So, after my PET Scan which confirmed “volume uptake” of the radioactive mixture in various parts of my body including the masses in my bowel, neck lymph nodes and an area in my right leg by the femur came the request for the biopsy.
The PET CT Scan helps doctors diagnose and assess various conditions, particularly cancers, by identifying areas of abnormal function and providing detailed information about their location and severity but it does not confirm the actual type of cancer.
Confirming the exact nature of the cancer involves a biopsy which is then sent to histology for a closer examination which will help the team determine the exact nature of ongoing treatment.
The biopsy of melanoma involves several steps in the pathology process. Here’s how doctors and pathologists make the diagnosis:
1. Microscopic Examination (Histopathology)

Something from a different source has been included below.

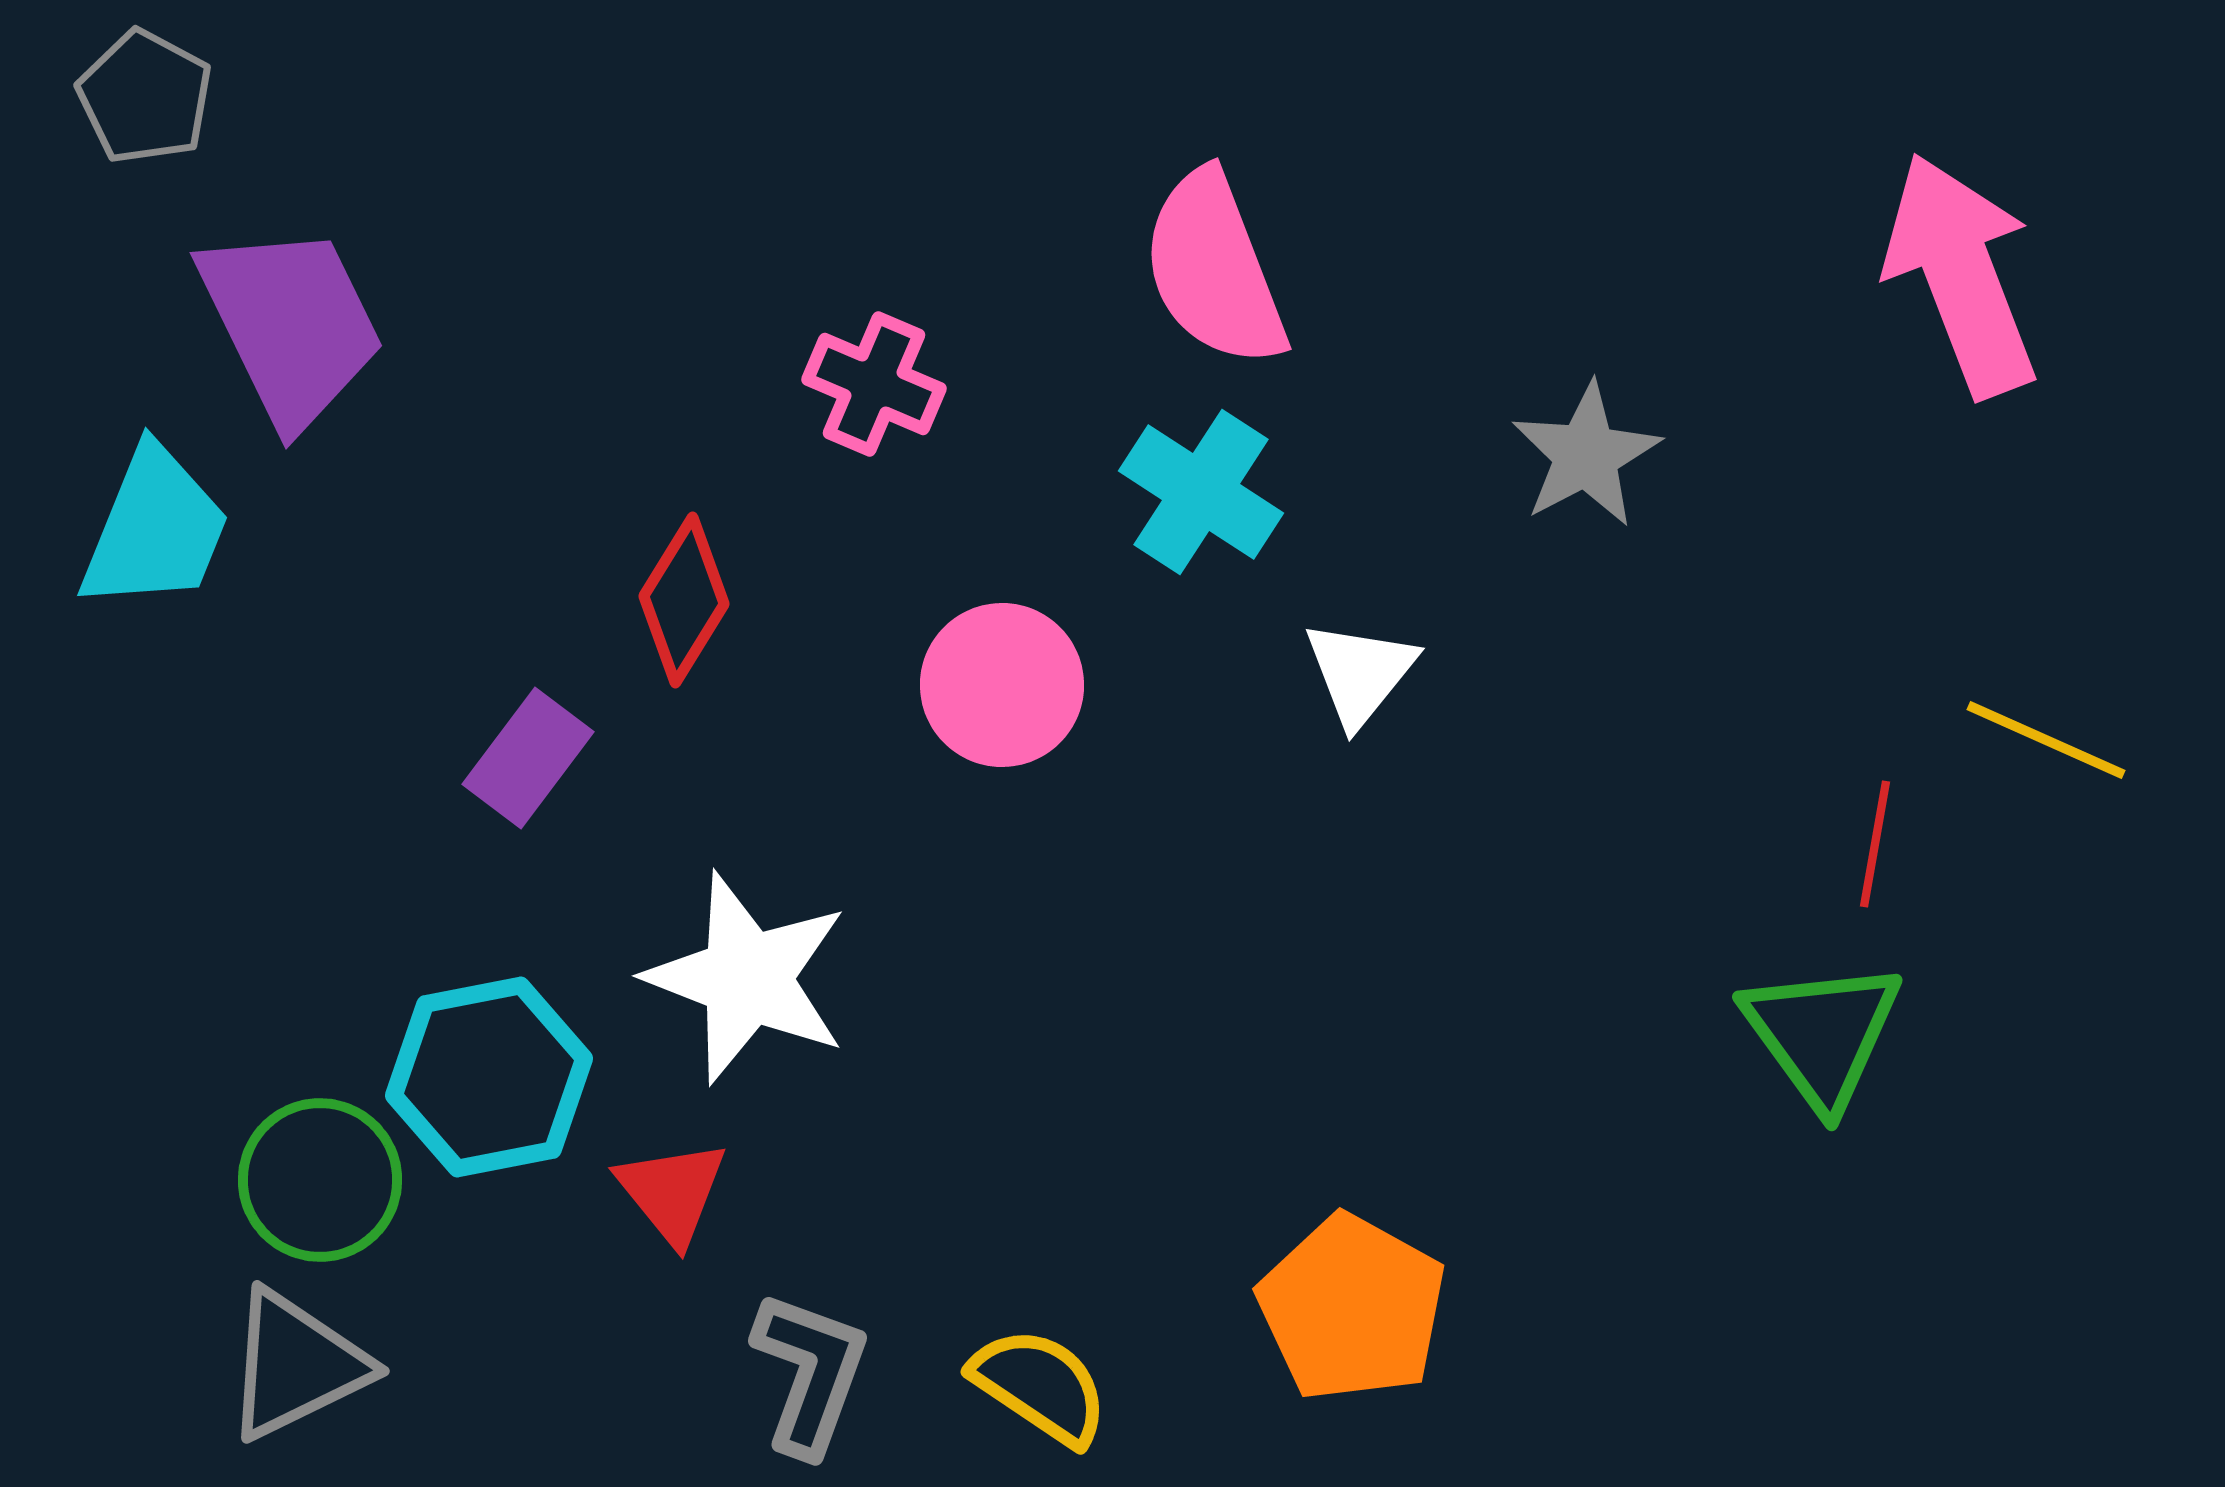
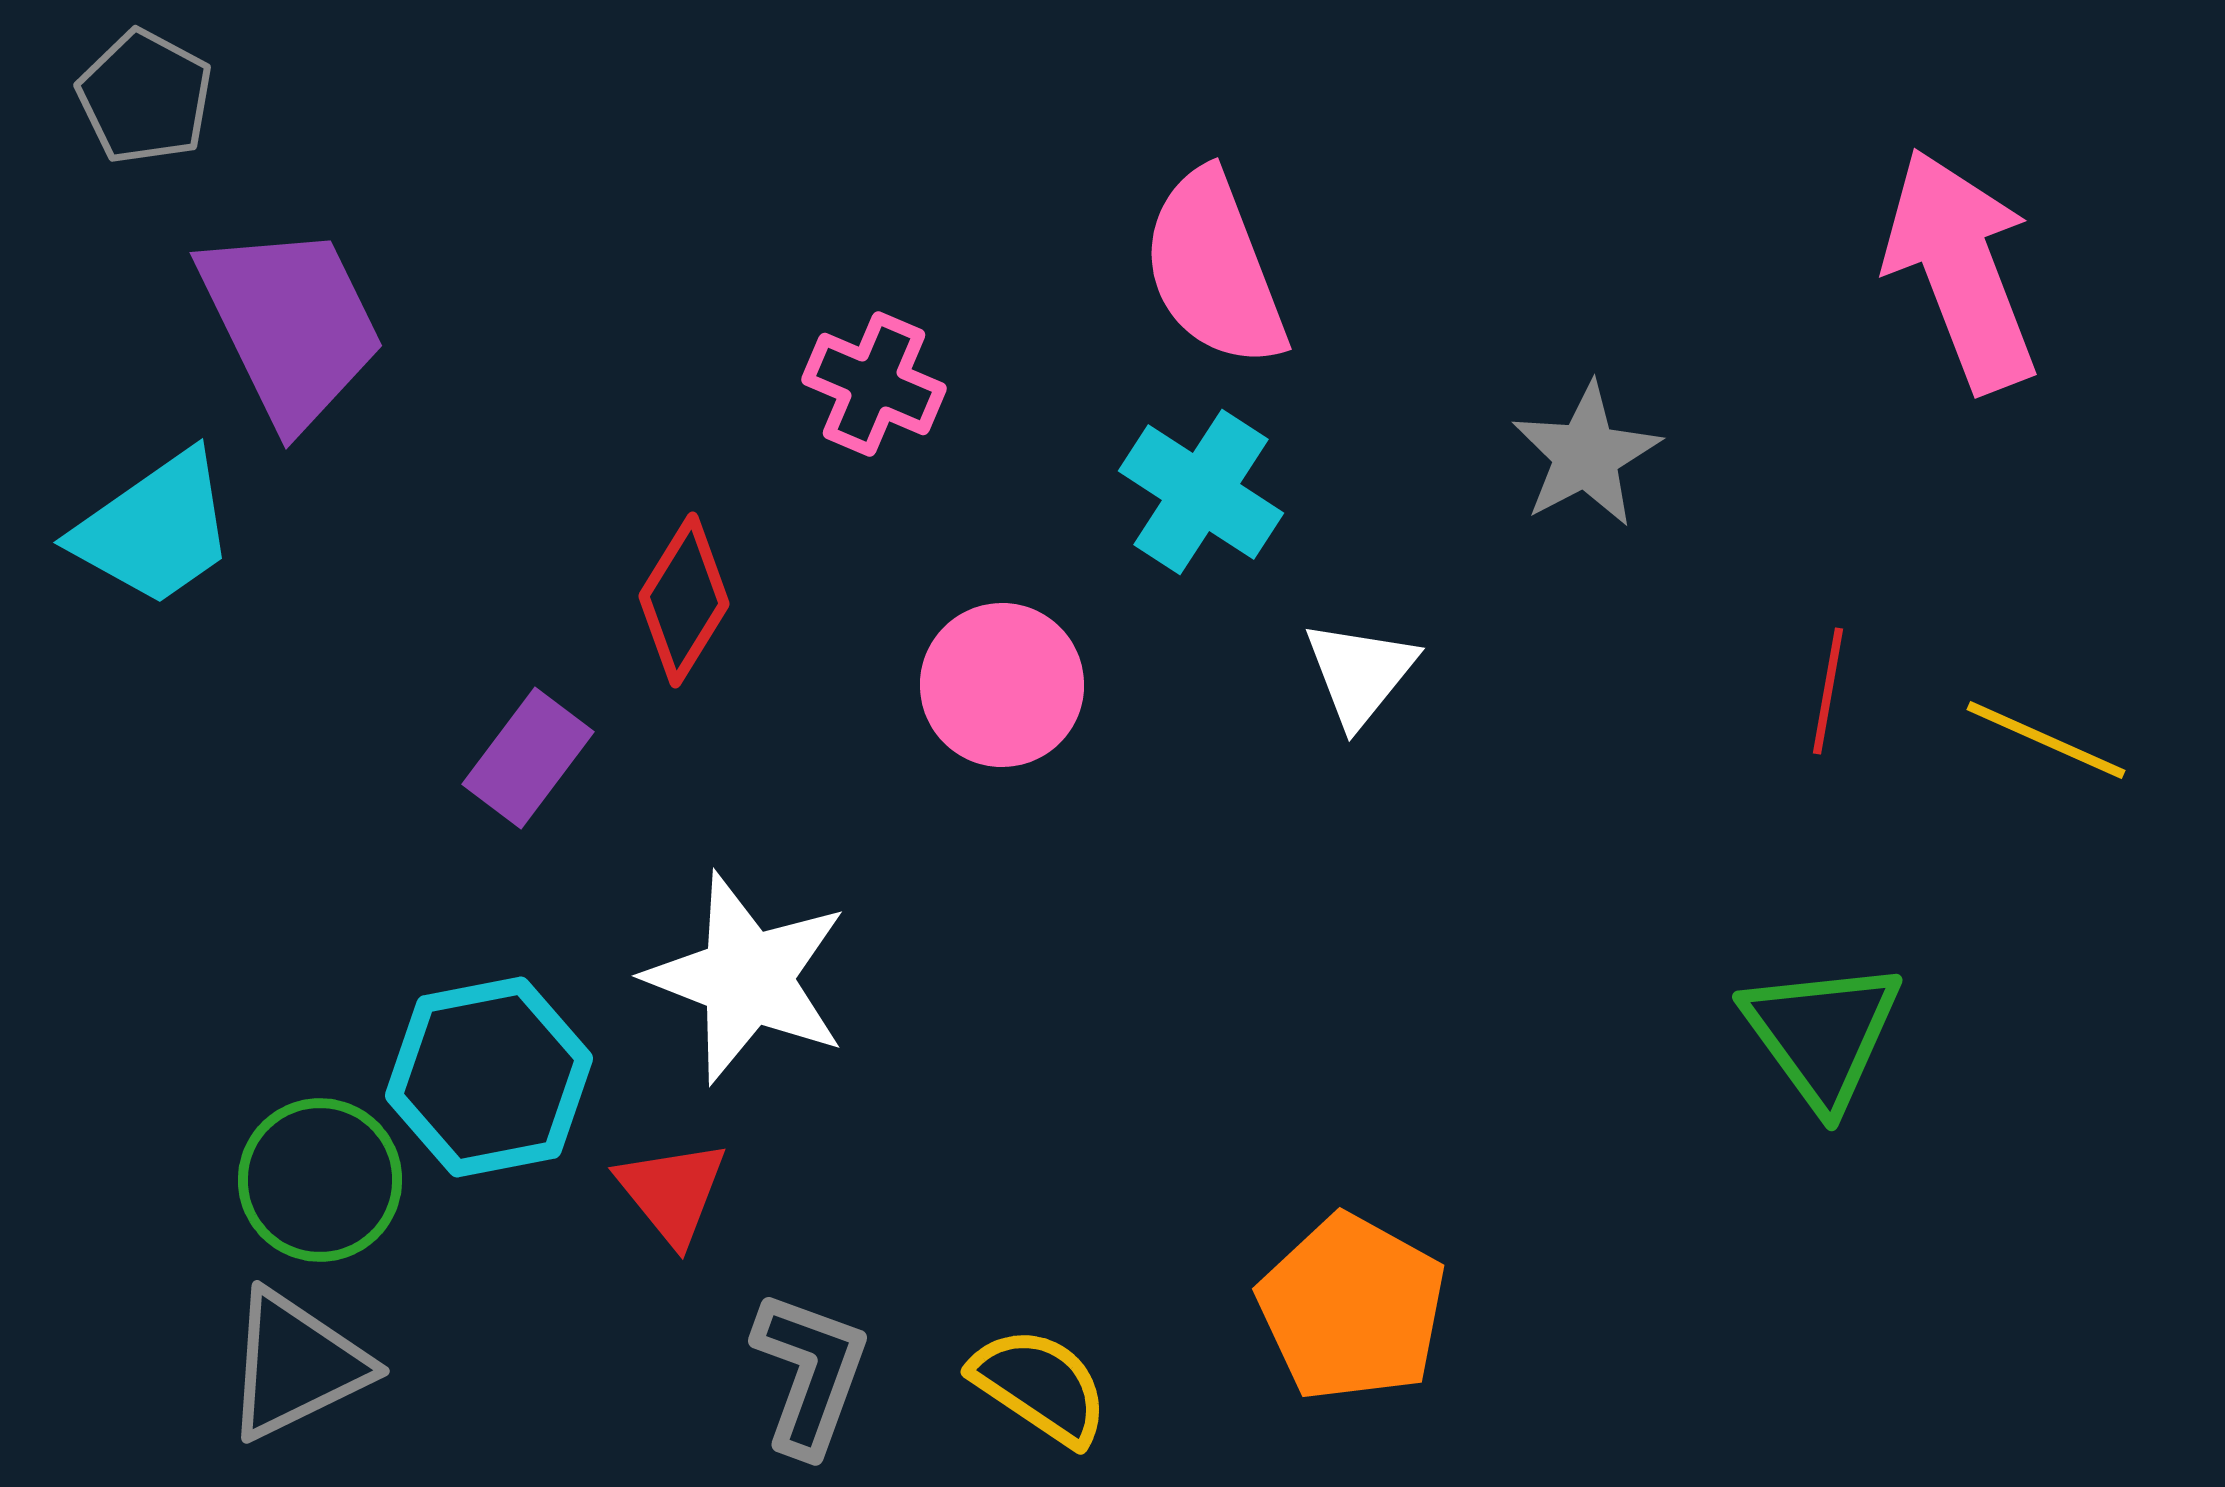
pink arrow: moved 5 px up
cyan trapezoid: rotated 33 degrees clockwise
red line: moved 47 px left, 153 px up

A dermatopathologist examines the biopsy tissue under a microscope. They look for specific features of melanoma, such as:
- Abnormal melanocytes (pigment-producing cells)
- Asymmetry in the cells
- Irregular borders
- High mitotic rate (cells dividing quickly)
- Pagetoid spread (melanocytes moving upward in the skin layers)
This is the primary and most reliable method of confirming melanoma.
2. Special Stains (Immunohistochemistry)

If the diagnosis isn’t completely clear, the pathologist may use special stains that detect proteins typical of melanoma cells. Common melanoma markers include:
- S100 – a protein family used as a marker for diagnosing melanoma, with S100B also being a prognostic marker for advanced disease.
- HMB-45 – a melanoma-specific immunohistochemistry stain used to identify melanoma pathology, particularly by highlighting immature melanocytes in the epidermis and upper dermis.
- Melan-A (Mart 1) – The NHS uses a panel of stains, including Melan-A, to identify a tumor’s origin and confirm if it is cancerous, especially when distinguishing it from other conditions like benign moles or other skin cancers.
- SOX10 – can be more sensitive than S100 for certain metastatic melanomas.
These stains help distinguish melanoma from benign moles or other cancers.
3. Deeper Tissue Levels

Sometimes additional deeper sections of the biopsy are cut and reviewed to see the full architecture of the lesion.
4. Second Opinion (Dermatopathology Review)
If the result is uncertain or clinically important (e.g., stage 4 patient, recurrent disease), a second expert may be asked to review the biopsy. This is very common with melanoma.
5. Molecular or Genetic Testing (in some cases)

If the melanoma is confirmed, additional tests might be done to help guide treatment—like checking for:
- BRAF mutation – change in the BRAF gene found in about half of all melanoma cases that causes melanoma cells to grow uncontrollably.
- NRAS – NRAS mutation in melanoma occurs in about 15–20% of cases and is associated with more aggressive tumors.
- KIT – These mutations are more common in specific subtypes of melanoma, such as mucosal and acral melanomas, particularly in older individuals and those with a history of chronic sun damage (CSD).
These don’t confirm melanoma but help plan therapy.
In my case the results of the biopsy of the cancer involves my bowel have confirmed that my melanoma has now invaded my bowel and requires treatment other than surgical removal as there are more than one “deposit”.
Immunotherapy beckons …… IPINIVO here I come.